Activity >> Only one stretch of the data below is wanted: the lines from the one with "Администрации" through the one with "аж смех разбирает", repeated exactly.

Top of Given records

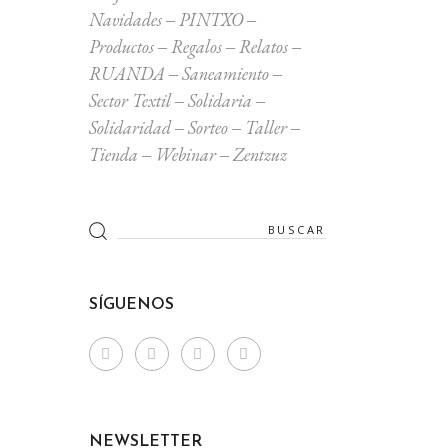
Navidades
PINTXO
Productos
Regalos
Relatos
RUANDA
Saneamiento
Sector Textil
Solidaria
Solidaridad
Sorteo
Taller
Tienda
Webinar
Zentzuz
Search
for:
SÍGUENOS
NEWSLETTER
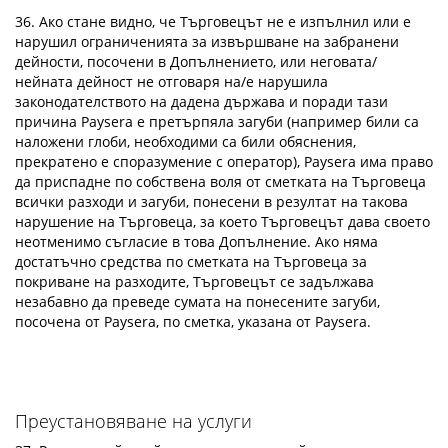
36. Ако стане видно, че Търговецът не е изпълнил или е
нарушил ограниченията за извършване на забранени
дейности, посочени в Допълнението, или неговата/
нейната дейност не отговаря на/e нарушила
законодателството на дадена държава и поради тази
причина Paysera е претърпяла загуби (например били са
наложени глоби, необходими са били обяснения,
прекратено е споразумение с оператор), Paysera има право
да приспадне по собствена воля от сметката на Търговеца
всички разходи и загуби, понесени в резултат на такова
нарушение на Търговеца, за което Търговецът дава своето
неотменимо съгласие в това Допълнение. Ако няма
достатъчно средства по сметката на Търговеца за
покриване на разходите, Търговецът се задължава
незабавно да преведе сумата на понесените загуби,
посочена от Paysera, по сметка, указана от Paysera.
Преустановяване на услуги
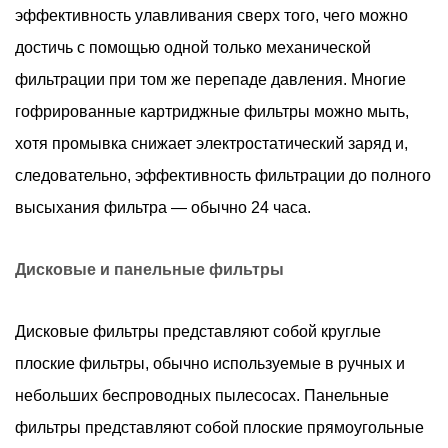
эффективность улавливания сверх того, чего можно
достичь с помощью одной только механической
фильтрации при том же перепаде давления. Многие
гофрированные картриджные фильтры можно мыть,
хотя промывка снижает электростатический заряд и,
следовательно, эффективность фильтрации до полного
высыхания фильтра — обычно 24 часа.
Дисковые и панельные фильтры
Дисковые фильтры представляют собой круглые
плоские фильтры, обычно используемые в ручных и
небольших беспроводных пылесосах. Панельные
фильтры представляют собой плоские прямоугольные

Bottom of Given records
Top of Given records

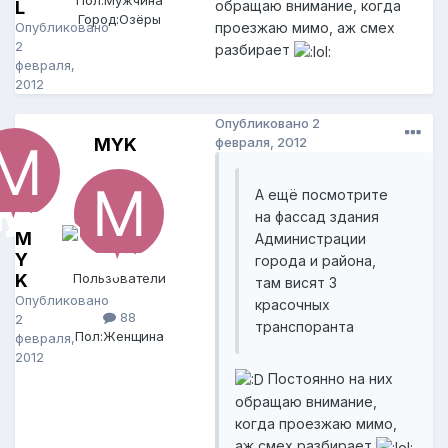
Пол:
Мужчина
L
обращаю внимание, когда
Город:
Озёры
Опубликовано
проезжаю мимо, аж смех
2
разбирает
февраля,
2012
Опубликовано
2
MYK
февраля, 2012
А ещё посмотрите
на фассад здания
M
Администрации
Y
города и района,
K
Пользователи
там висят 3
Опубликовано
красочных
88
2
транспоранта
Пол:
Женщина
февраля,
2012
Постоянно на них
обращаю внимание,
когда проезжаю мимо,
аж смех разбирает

Bottom of Given records
Top of Given records

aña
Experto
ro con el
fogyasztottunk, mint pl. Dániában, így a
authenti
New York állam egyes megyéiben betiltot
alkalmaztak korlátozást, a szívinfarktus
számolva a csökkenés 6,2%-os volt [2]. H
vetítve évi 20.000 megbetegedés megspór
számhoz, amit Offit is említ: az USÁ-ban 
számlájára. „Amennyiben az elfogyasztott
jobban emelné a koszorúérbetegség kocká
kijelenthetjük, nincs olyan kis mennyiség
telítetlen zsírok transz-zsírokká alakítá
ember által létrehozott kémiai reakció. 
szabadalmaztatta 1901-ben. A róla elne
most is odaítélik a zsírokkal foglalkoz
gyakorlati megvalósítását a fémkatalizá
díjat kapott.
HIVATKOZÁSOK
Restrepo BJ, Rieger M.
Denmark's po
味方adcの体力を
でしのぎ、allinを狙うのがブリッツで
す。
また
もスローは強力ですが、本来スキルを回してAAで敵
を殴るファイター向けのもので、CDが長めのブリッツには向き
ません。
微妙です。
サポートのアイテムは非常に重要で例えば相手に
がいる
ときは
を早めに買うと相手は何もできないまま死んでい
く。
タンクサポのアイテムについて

Bottom of Given records

Result for this task >>
Администрации
Y
города и района,
K
Пользователи
там висят 3
Опубликовано
красочных
88
2
транспоранта
Пол:
Женщина
февраля,
2012
Постоянно на них
обращаю внимание,
когда проезжаю мимо,
аж смех разбирает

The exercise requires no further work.